Search the entries for the line containing "De Fiore tafels uit de Mix &". Repeat it, then every line after it, exactly through the final line.

━━━━━━

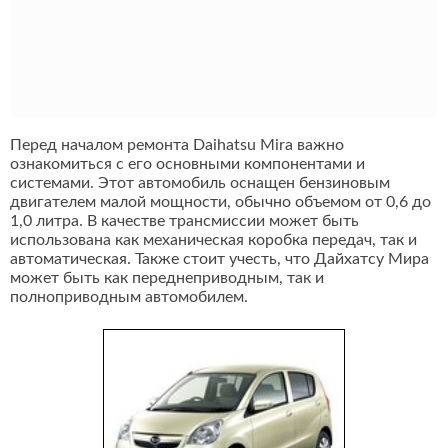
Перед началом ремонта Daihatsu Mira важно
ознакомиться с его основными компонентами и
системами. Этот автомобиль оснащен бензиновым
двигателем малой мощности, обычно объемом от 0,6 до
1,0 литра. В качестве трансмиссии может быть
использована как механическая коробка передач, так и
автоматическая. Также стоит учесть, что Дайхатсу Мира
может быть как переднеприводным, так и
полноприводным автомобилем.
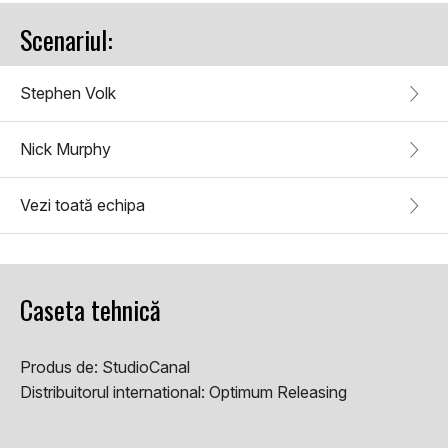
Scenariul:
Stephen Volk
Nick Murphy
Vezi toată echipa
Caseta tehnică
Produs de:
StudioCanal
Distribuitorul international:
Optimum Releasing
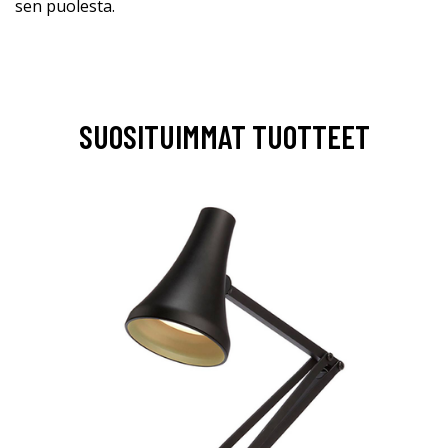
sen puolesta.
SUOSITUIMMAT TUOTTEET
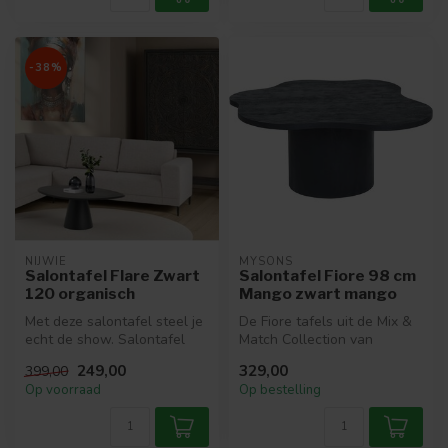
-38%
NIJWIE
MYSONS
Salontafel Flare Zwart
Salontafel Fiore 98 cm
120 organisch
Mango zwart mango
Met deze salontafel steel je
De Fiore tafels uit de Mix &
echt de show. Salontafel
Match Collection van
Flare is gemaakt van massi...
MySons combineren
249,00
329,00
399,00
elegantie me...
Op voorraad
Op bestelling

━━━━━━

### WRITTEN ANSWER
De Fiore tafels uit de Mix &
echt de show. Salontafel
Match Collection van
Flare is gemaakt van massi...
MySons combineren
249,00
329,00
399,00
elegantie me...
Op voorraad
Op bestelling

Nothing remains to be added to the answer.